Absolutely, Steve. I had the great pleasure of attending a Divine Liturgy outside of Lviv, Ukraine, a few months ago. They chanted in Ukrainian, of course, but the approach was very similar to what you describe.
There are so many directions one can go and still be on the same road of sacred music that started in Chantium.
And the most interesting part of it was how that chanting complimented the Russian style of ringing bells. They have bells both inside and outside, and rang the former at the beginning of the Liturgy.
The accents in Latin and English differ in form and function. Prepositions. In English they precede the accent , and build up toward it, the accent becomes more of a repose. Different in Latin. While in Latin the inflectional endings (io, ia iam)are like prepositions that follow the accent and dissipate the energy of the accent.

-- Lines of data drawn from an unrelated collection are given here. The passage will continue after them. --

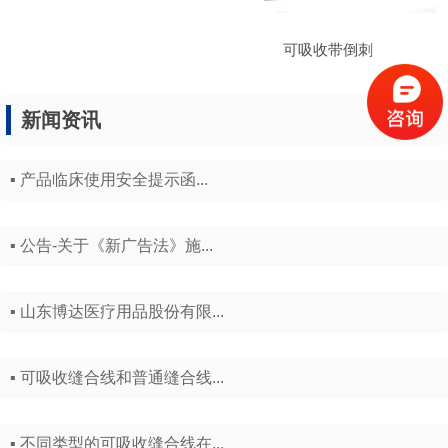
可吸收带倒刺
新闻资讯
更多
▪ 产品临床使用安全提示函...
▪ 公告-关于《新广告法》施...
▪ 山东博达医疗用品股份有限...
▪ 可吸收缝合线和普通缝合线...
▪ 不同类型的可吸收缝合线在...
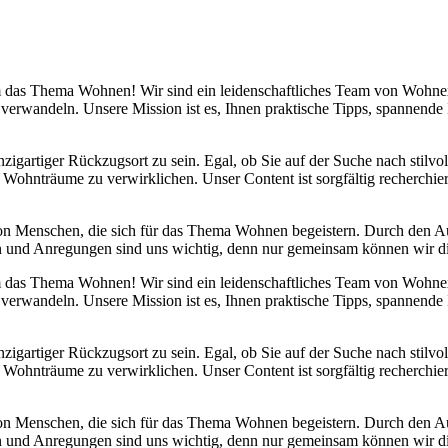
 um das Thema Wohnen! Wir sind ein leidenschaftliches Team von Wohn
 verwandeln. Unsere Mission ist es, Ihnen praktische Tipps, spannend
nzigartiger Rückzugsort zu sein. Egal, ob Sie auf der Suche nach stilv
 Wohnträume zu verwirklichen. Unser Content ist sorgfältig recherchier
von Menschen, die sich für das Thema Wohnen begeistern. Durch den 
anken und Anregungen sind uns wichtig, denn nur gemeinsam können wir 
 um das Thema Wohnen! Wir sind ein leidenschaftliches Team von Wohn
 verwandeln. Unsere Mission ist es, Ihnen praktische Tipps, spannend
nzigartiger Rückzugsort zu sein. Egal, ob Sie auf der Suche nach stilv
 Wohnträume zu verwirklichen. Unser Content ist sorgfältig recherchier
von Menschen, die sich für das Thema Wohnen begeistern. Durch den 
anken und Anregungen sind uns wichtig, denn nur gemeinsam können wir 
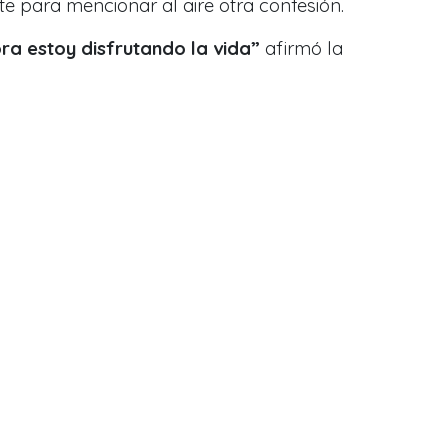
 para mencionar al aire otra confesión.
ora estoy disfrutando la vida”
afirmó la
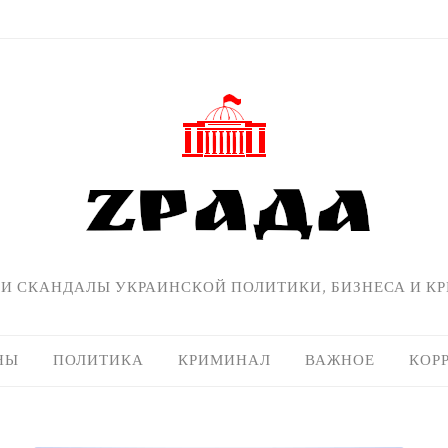
 И СКАНДАЛЫ УКРАИНСКОЙ ПОЛИТИКИ, БИЗНЕСА И К
НЫ
ПОЛИТИКА
КРИМИНАЛ
ВАЖНОЕ
КОР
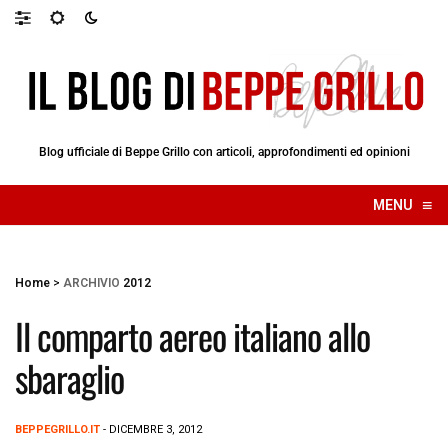
Blog ufficiale di Beppe Grillo con articoli, approfondimenti ed opinioni
≡
MENU
☰
Home
>
ARCHIVIO
2012
Il comparto aereo italiano allo
sbaraglio
BEPPEGRILLO.IT
- DICEMBRE 3, 2012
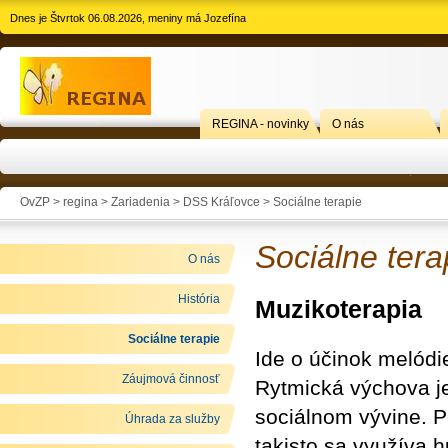
Dnes je Štvrtok 06.08.2026, meniny má Jozefína
REGINA - novinky
O nás
OvZP > regina >
Zariadenia
>
DSS Kráľovce
>
Sociálne terapie
Sociálne tera
O nás
História
Muzikoterapia
Sociálne terapie
Ide o účinok melódi
Záujmová činnosť
Rytmická výchova je
sociálnom vývine. Po
Úhrada za služby
takisto sa využíva 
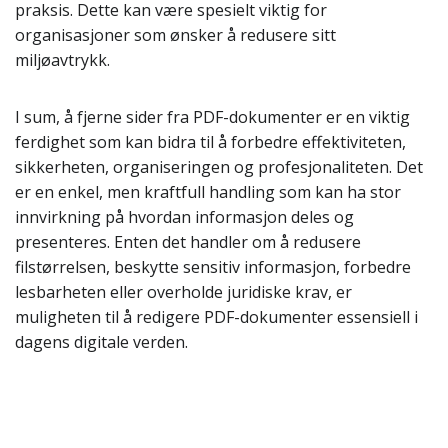
praksis. Dette kan være spesielt viktig for
organisasjoner som ønsker å redusere sitt
miljøavtrykk.
I sum, å fjerne sider fra PDF-dokumenter er en viktig
ferdighet som kan bidra til å forbedre effektiviteten,
sikkerheten, organiseringen og profesjonaliteten. Det
er en enkel, men kraftfull handling som kan ha stor
innvirkning på hvordan informasjon deles og
presenteres. Enten det handler om å redusere
filstørrelsen, beskytte sensitiv informasjon, forbedre
lesbarheten eller overholde juridiske krav, er
muligheten til å redigere PDF-dokumenter essensiell i
dagens digitale verden.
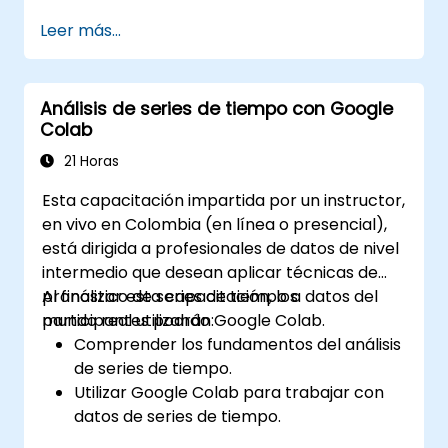
refuerzo utilizando TensorFlow y OpenAI
Leer más...
Gym.
Desarrollar agentes inteligentes que
aprenden mediante ensayo y error.
Análisis de series de tiempo con Google
Optimizar el rendimiento de los agentes
Colab
mediante técnicas avanzadas como Q-
learning y redes neuronales profundas de
21 Horas
Q (DQNs).
Esta capacitación impartida por un instructor,
Entrenar agentes en entornos simulados
en vivo en Colombia (en línea o presencial),
utilizando OpenAI Gym.
está dirigida a profesionales de datos de nivel
Desplegar modelos de aprendizaje por
intermedio que desean aplicar técnicas de
refuerzo para aplicaciones del mundo
pronóstico de series de tiempo a datos del
Al finalizar esta capacitación, los
real.
mundo real utilizando Google Colab.
participantes podrán:
Comprender los fundamentos del análisis
de series de tiempo.
Utilizar Google Colab para trabajar con
datos de series de tiempo.
Aplicar modelos ARIMA para proyectar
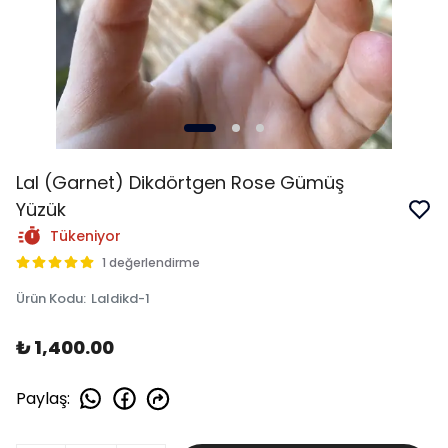
Lal (Garnet) Dikdörtgen Rose Gümüş
Yüzük
Tükeniyor
1 değerlendirme
Ürün Kodu
:
Laldikd-1
₺ 1,400.00
Paylaş
:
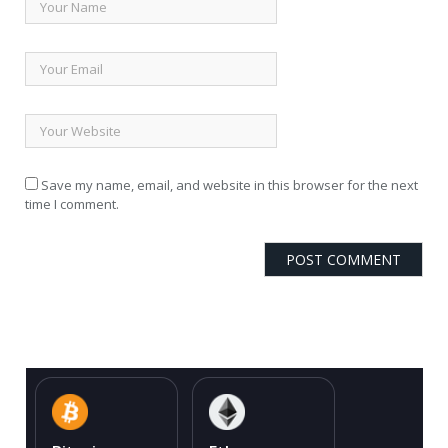
Save my name, email, and website in this browser for the next
time I comment.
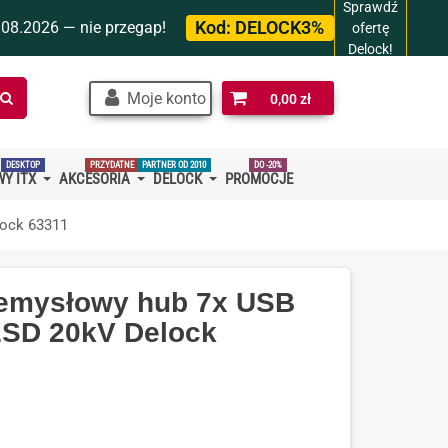
Sprawdź
Kod:
DELOCK3%
.08.2026 — nie przegap!
ofertę
Delock!
Szukaj
Moje konto
0,00 zł
w
sklepie…
DESKTOP
PRZYDATNE
PARTNER OD 2010
DO -20%
Y ITX
AKCESORIA
DELOCK
PROMOCJE
lock 63311
zemysłowy hub 7x USB
ESD 20kV Delock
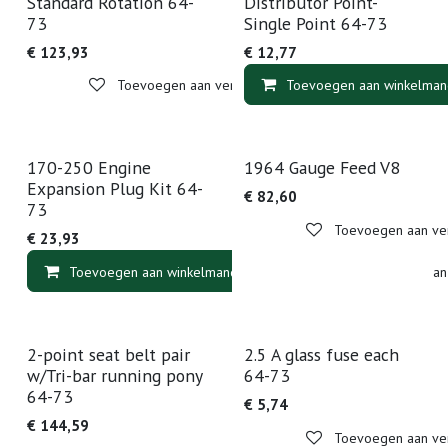
Standard Rotation 64-
Distributor Point-
73
Single Point 64-73
€
123,93
€
12,77
Toevoegen aan verlanglijst
Toevoegen aan winkelman
170-250 Engine
1964 Gauge Feed V8
Expansion Plug Kit 64-
€
82,60
73
Toevoegen aan verl
€
23,93
Toevoegen aan winkelmandje
Toevoegen aan v
2-point seat belt pair
2.5 A glass fuse each
w/Tri-bar running pony
64-73
64-73
€
5,74
€
144,59
Toevoegen aan verl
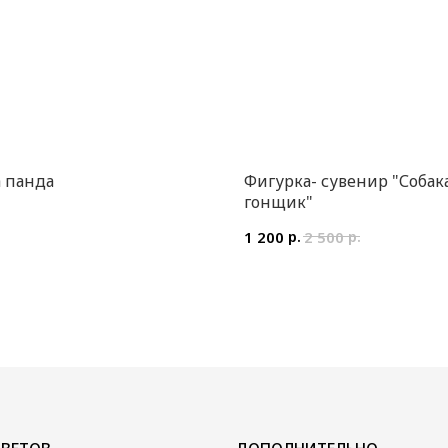
 панда
Фигурка- сувенир "Собак
гонщик"
.
р.
р.
1 200
2 500
ДОПОЛНИТЕЛЬНО
Воздушные шары
Мягкие игрушки и сувениры
Вазы
Открытки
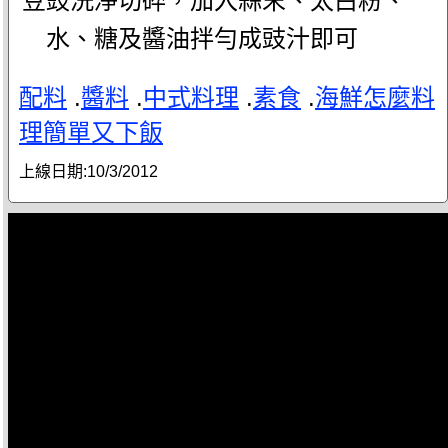
豆豉洗淨切碎，加入蒜末、太白粉、
水、糖及醬油拌勻成豉汁即可
配料
.
醬料
.
中式料理
.
素食
.
海鮮怎麼料
理簡單又下飯
上線日期:
10/3/2012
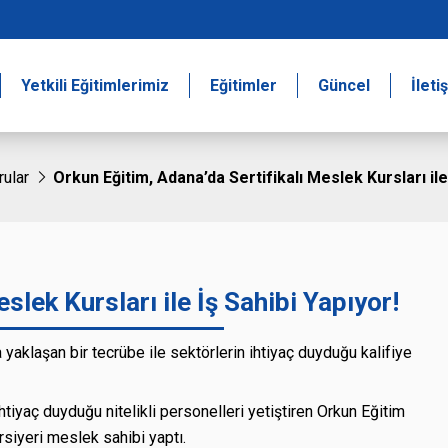
Yetkili Eğitimlerimiz
Eğitimler
Güncel
İleti
rular
Orkun Eğitim, Adana’da Sertifikalı Meslek Kursları ile
slek Kursları ile İş Sahibi Yapıyor!
yaklaşan bir tecrübe ile sektörlerin ihtiyaç duyduğu kalifiye
 ihtiyaç duyduğu nitelikli personelleri yetiştiren Orkun Eğitim
rsiyeri meslek sahibi yaptı.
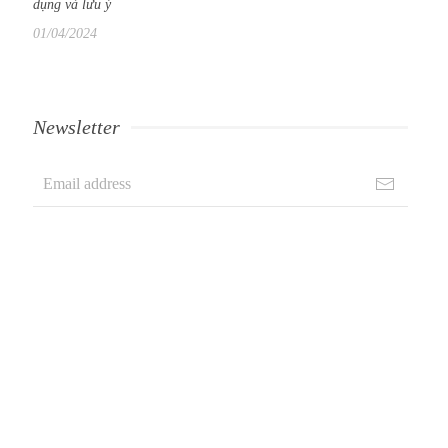
dụng và lưu ý
01/04/2024
Newsletter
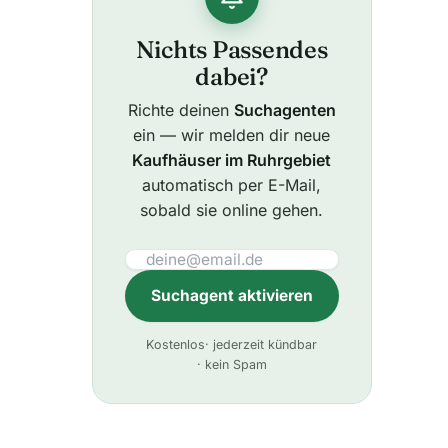
Nichts Passendes
dabei?
Richte deinen
Suchagenten
ein — wir melden dir neue
Kaufhäuser im Ruhrgebiet
automatisch per E-Mail,
sobald sie online gehen.
Suchagent aktivieren
A
Kostenlos
· jederzeit kündbar
l
· kein Spam
t
e
r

I have a file that I made showing how we adapt them in our Monastery. THis is based off of the method taught to us by Professors in Rome. We choose to try and adapt the English to the Gregorian rather than vice versa in most cases which makes the chant more consistent instead of worrying about the thousands of variations in the English accentuation. Not everyone agrees with it, but it works for us very well.
@Ralph Bednarz I think what the Norbertines do as well as my community is instead of depending on the word in English, the syllables act to keep that accent ending sound. It kind of destroys the Gregorian tone when you adapt the Gregorian to the English in my opinion-if you are going to do that you might as well use a gregorian based tone instead of the real thing.